145 ↗(On Diff #107736)

_v2f16

161 ↗(On Diff #107736)

Needs to check the type

wdng updated this revision to Diff 107960.Jul 24 2017, 1:52 PM
wdng marked 4 inline comments as done.

Address code reviews.

wdng marked an inline comment as done.Jul 24 2017, 1:53 PM
wdng updated this revision to Diff 107967.Jul 24 2017, 2:38 PM

Fixed a mistake for align2_i8 lit test.

wdng updated this revision to Diff 107982.Jul 24 2017, 3:47 PM

Upload correct diff file.

arsenm added inline comments.Jul 25 2017, 9:42 AM
lib/Target/AMDGPU/AMDGPUCodeGenPrepare.cpp
130–135 ↗(On Diff #107982)

The comment explains too specifically what it is doing, it should be describing intent and why.

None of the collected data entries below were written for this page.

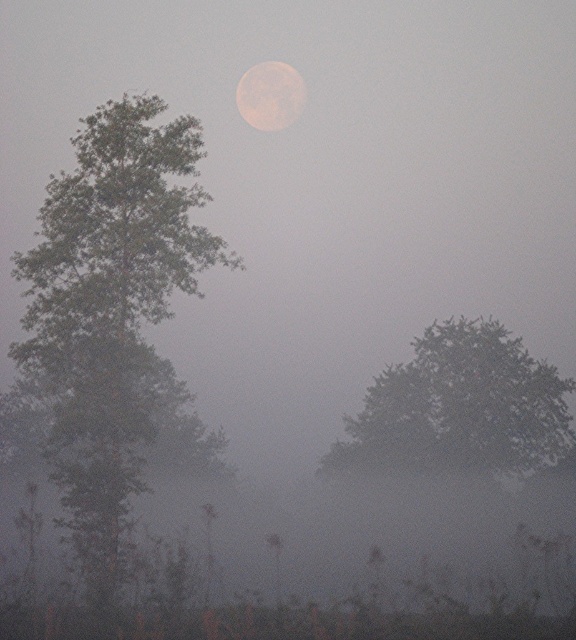 Question: Can you confirm if green leafy tree at left is smaller than green matte tree at center?

Choices:
 (A) no
 (B) yes

Answer: (A)

Question: Does green leafy tree at left come behind green matte tree at center?

Choices:
 (A) no
 (B) yes

Answer: (A)

Question: Considering the real-world distances, which object is closest to the green matte tree at center?

Choices:
 (A) smooth gray moon at upper center
 (B) green leafy tree at left

Answer: (B)

Question: Is green leafy tree at left closer to the viewer compared to smooth gray moon at upper center?

Choices:
 (A) yes
 (B) no

Answer: (A)

Question: Which object appears farthest from the camera in this image?

Choices:
 (A) green matte tree at center
 (B) smooth gray moon at upper center
 (C) green leafy tree at left

Answer: (B)

Question: Which object appears closest to the camera in this image?

Choices:
 (A) green leafy tree at left
 (B) smooth gray moon at upper center
 (C) green matte tree at center

Answer: (A) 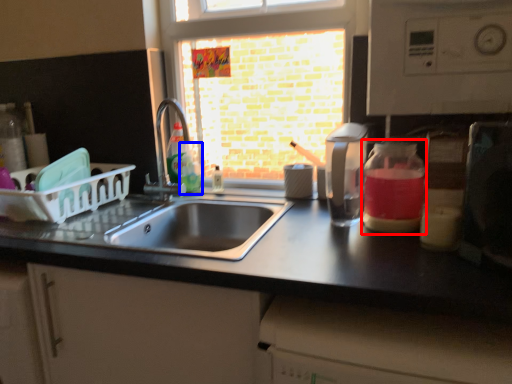 Question: Among these objects, which one is farthest to the camera, glass jar (highlighted by a red box) or bottle (highlighted by a blue box)?

Choices:
 (A) glass jar
 (B) bottle

Answer: (B) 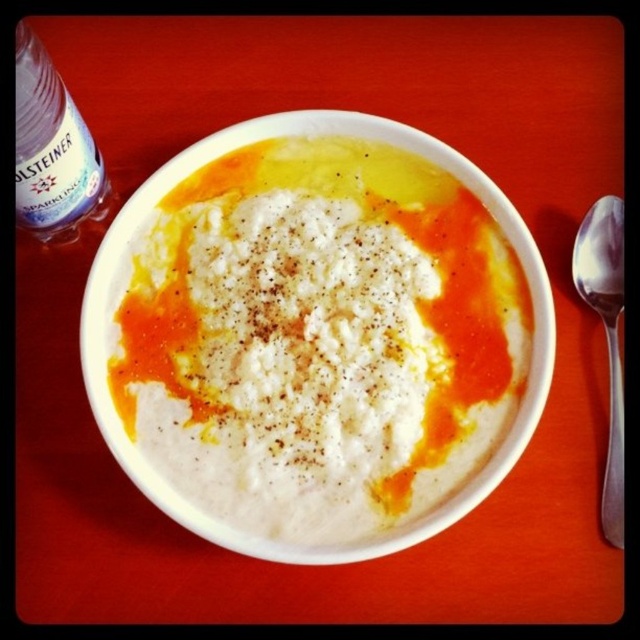 You are standing at point A and want to reach point B in the image. The coordinates for point A are point [620,244] and point B are point [332,384]. According to the spatial arrangement, can you directly walk from point A to point B without going through any objects?

Point [332,384] is behind point [620,244], so you cannot directly walk from point A to point B without going through objects.

You are a food critic analyzing the composition of the meal. Where is the white creamy soup at center located in the image?

The white creamy soup at center is located at the center of the image, precisely at the coordinates point (320, 337). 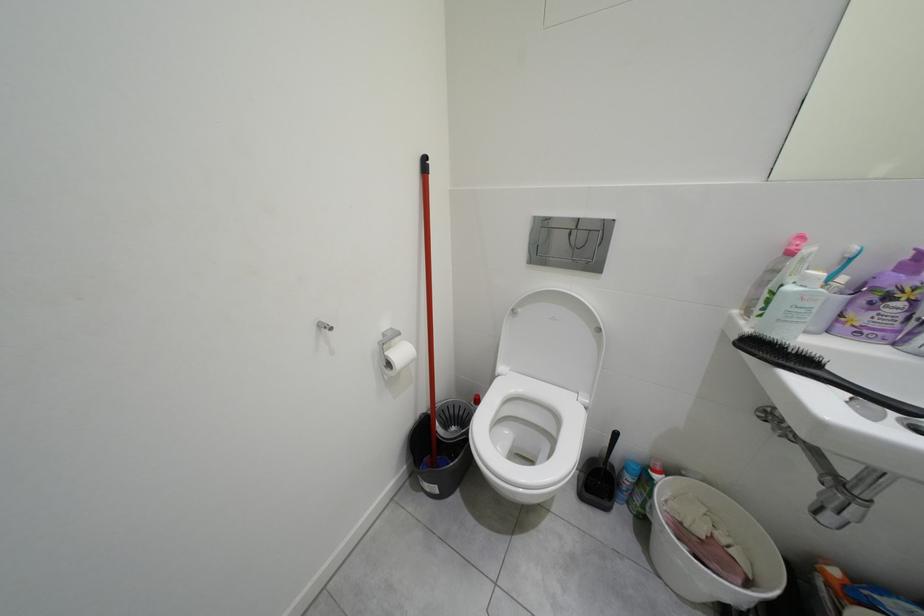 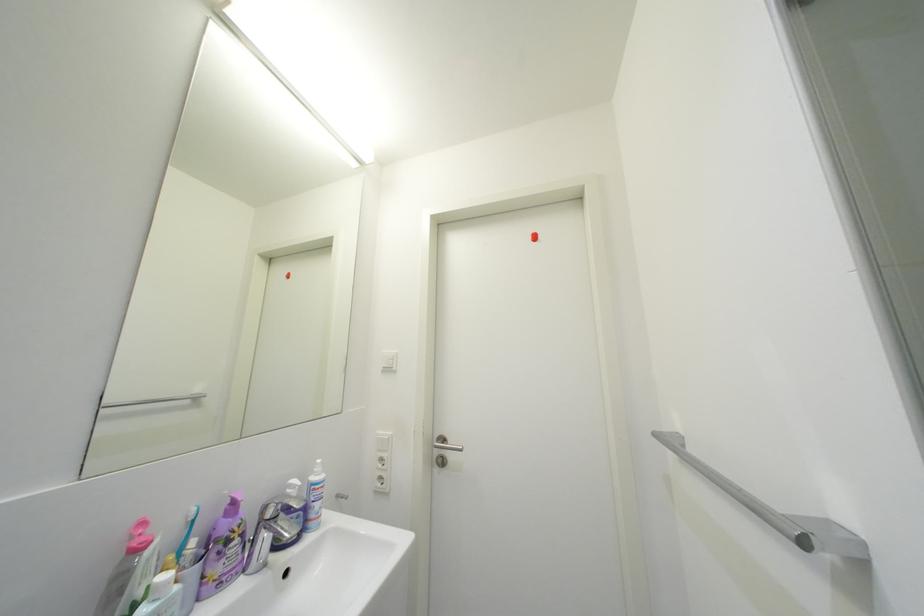 Question: The camera is either moving clockwise (left) or counter-clockwise (right) around the object. The first image is from the beginning of the video and the second image is from the end. Is the camera moving left or right when shooting the video?

Choices:
 (A) Left
 (B) Right

Answer: (A) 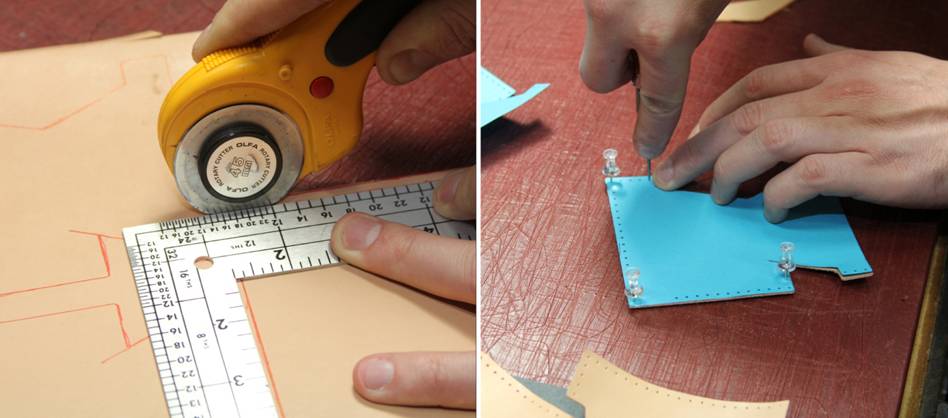 At what (x,y) coordinates should I click in order to perform the action: click on thumb tacks. Please return your answer as a coordinate pair (x, y). This screenshot has width=948, height=418. Looking at the image, I should click on (609, 158), (631, 284), (785, 263). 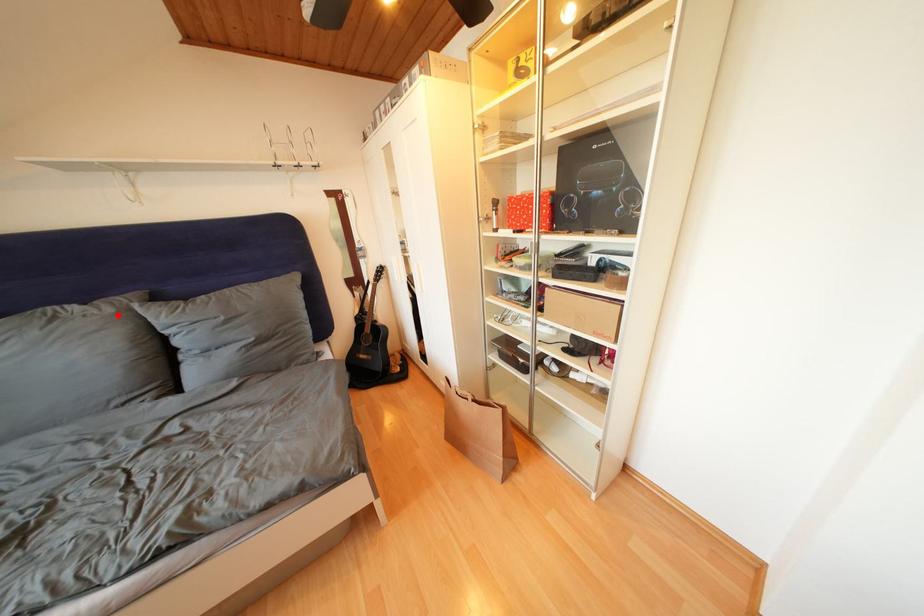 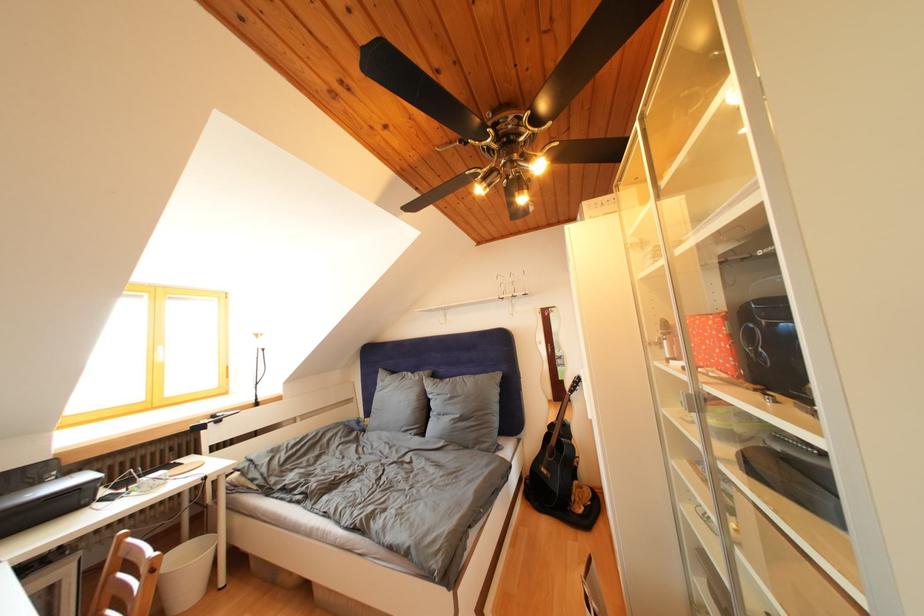 Where in the second image is the point corresponding to the highlighted location from the first image?

(426, 383) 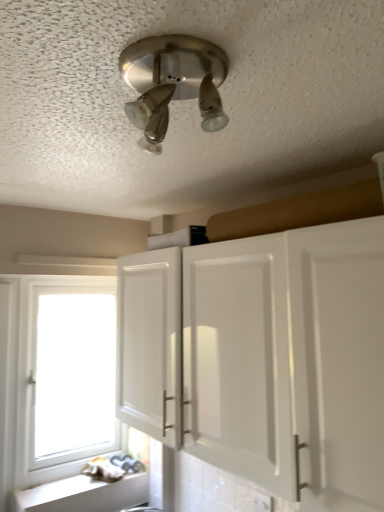 Question: In terms of height, does brushed metal light fixture at upper center look taller or shorter compared to white plastic electric outlet at lower center?

Choices:
 (A) tall
 (B) short

Answer: (A)

Question: From a real-world perspective, is brushed metal light fixture at upper center positioned above or below white plastic electric outlet at lower center?

Choices:
 (A) above
 (B) below

Answer: (A)

Question: Which is nearer to the white glossy cabinet at center?

Choices:
 (A) white plastic electric outlet at lower center
 (B) brushed metal light fixture at upper center
 (C) white wood window at lower left
 (D) white matte counter top at lower left

Answer: (A)

Question: Which object is the closest to the white glossy cabinet at center?

Choices:
 (A) white plastic electric outlet at lower center
 (B) white matte counter top at lower left
 (C) white wood window at lower left
 (D) brushed metal light fixture at upper center

Answer: (A) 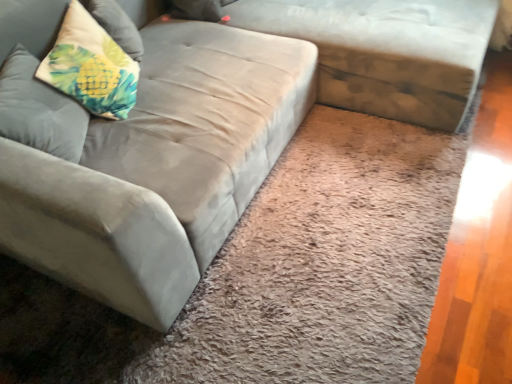 Question: Visually, is textured beige pillow at upper left, the first pillow viewed from the top, positioned to the left or to the right of suede gray couch at center?

Choices:
 (A) left
 (B) right

Answer: (A)

Question: From the image's perspective, is textured beige pillow at upper left, the first pillow viewed from the top, located above or below suede gray couch at center?

Choices:
 (A) above
 (B) below

Answer: (B)

Question: Which is farther from the fluffy fabric pillow at upper left, which is the second pillow from top to bottom?

Choices:
 (A) textured beige pillow at upper left, the first pillow viewed from the top
 (B) suede gray couch at center

Answer: (B)

Question: Estimate the real-world distances between objects in this image. Which object is closer to the fluffy fabric pillow at upper left, which is the second pillow from top to bottom?

Choices:
 (A) textured beige pillow at upper left, placed as the 2th pillow when sorted from bottom to top
 (B) suede gray couch at center

Answer: (A) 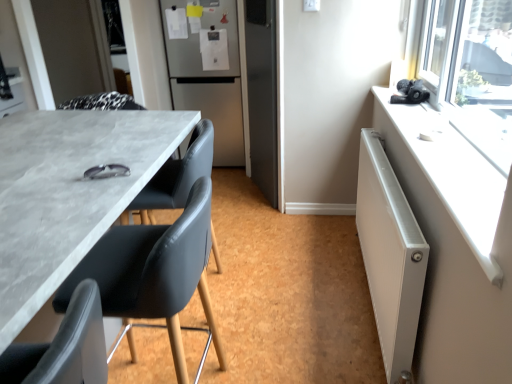 Locate an element on the screen. This screenshot has width=512, height=384. free space to the right of matte black chair at center, which appears as the 1th chair when viewed from the back is located at coordinates (260, 294). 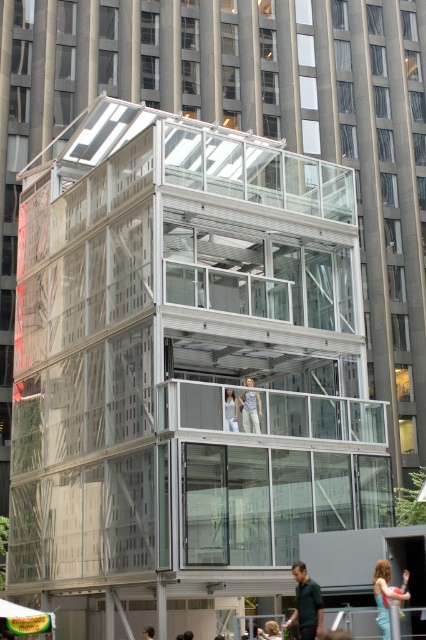 Is transparent glass building at center closer to the viewer compared to light brown leather jacket at center?

No, it is not.

From the picture: Is transparent glass building at center above light brown leather jacket at center?

Correct, transparent glass building at center is located above light brown leather jacket at center.

Locate an element on the screen. Image resolution: width=426 pixels, height=640 pixels. transparent glass building at center is located at coordinates (181, 344).

Where is `transparent glass building at center`? transparent glass building at center is located at coordinates click(x=181, y=344).

Who is positioned more to the right, light brown hair at center or smooth skin person at center?

From the viewer's perspective, light brown hair at center appears more on the right side.

Between point (408, 598) and point (192, 632), which one is positioned in front?

Point (408, 598) is more forward.

Between point (385, 634) and point (189, 632), which one is positioned in front?

Point (385, 634) is more forward.

At what (x,y) coordinates should I click in order to perform the action: click on light brown hair at center. Please return your answer as a coordinate pair (x, y). Image resolution: width=426 pixels, height=640 pixels. Looking at the image, I should click on (386, 595).

Does dark green shirt at center appear on the right side of light beige fabric pants at center?

Indeed, dark green shirt at center is positioned on the right side of light beige fabric pants at center.

Based on the photo, who is positioned more to the left, dark green shirt at center or light beige fabric pants at center?

Positioned to the left is light beige fabric pants at center.

Is point (321, 602) more distant than point (236, 420)?

No.

Locate an element on the screen. This screenshot has height=640, width=426. dark green shirt at center is located at coordinates [305, 604]. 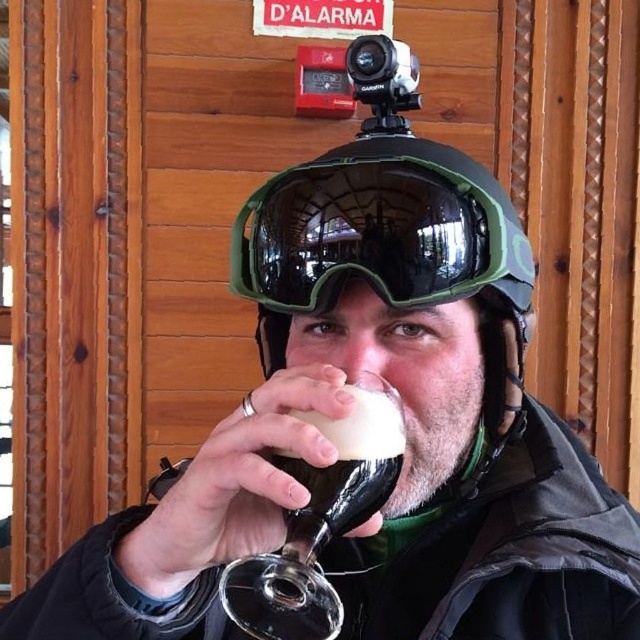 You are standing in a room with a person wearing winter gear and holding a drink. There is a red sign above their head and a point marked at coordinates (380,232). What object is located at that point?

The point at coordinates (380,232) corresponds to the green matte or glossy goggles at center.

From the picture: You are a delivery robot with a 6 inch wide arm. You need to place a package between the green matte helmet at center and the translucent glass wine glass at center. Can your arm fit between them?

The distance between the green matte helmet at center and the translucent glass wine glass at center is 5.20 inches. Since your arm is 6 inches wide, it cannot fit between them as the space is narrower than the arm.

You are trying to locate the green matte helmet at center in the scene. According to the coordinates provided, where exactly would you find it?

The green matte helmet at center is located at point (392, 241). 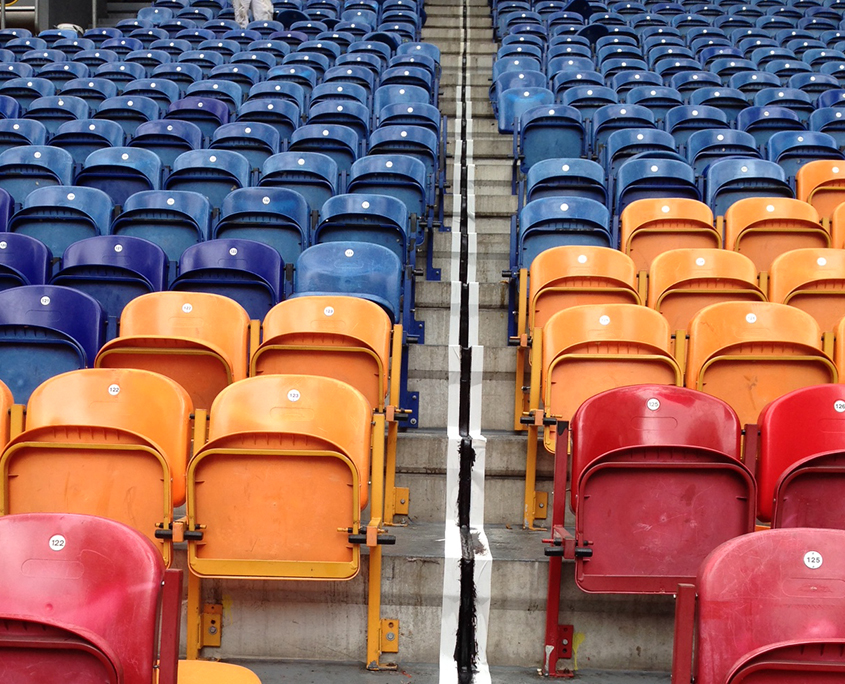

test/CodeGen/AMDGPU/widen_extending_scalar_loads.ll
1 ↗(On Diff #107982)

These are IR check lines, so shouldn't use GCN. You also don't need or use the HSA check prefix

88–90 ↗(On Diff #107982)

This should check the integer type/operands

172 ↗(On Diff #107982)

Spelling _addrespace1

wdng updated this revision to Diff 108113.Jul 25 2017, 10:16 AM
wdng marked 4 inline comments as done.

Address code reviews.

arsenm added inline comments.Jul 26 2017, 1:29 PM
lib/Target/AMDGPU/AMDGPUCodeGenPrepare.cpp
238 ↗(On Diff #108113)

This doesn't actually do the widening, so the name should be something like canWidenScalarExtLoad

wdng updated this revision to Diff 108351.Jul 26 2017, 1:43 PM
wdng marked an inline comment as done.

Modified function name.

arsenm accepted this revision.Jul 26 2017, 1:52 PM

LGTM

This revision is now accepted and ready to land.Jul 26 2017, 1:52 PM
arsenm added inline comments.Jul 26 2017, 1:53 PM
lib/Target/AMDGPU/AMDGPUCodeGenPrepare.cpp
245 ↗(On Diff #108351)

This should really be I.isSimple(), in case it's atomic.

wdng marked an inline comment as done.Jul 26 2017, 2:08 PM
This revision was automatically updated to reflect the committed changes.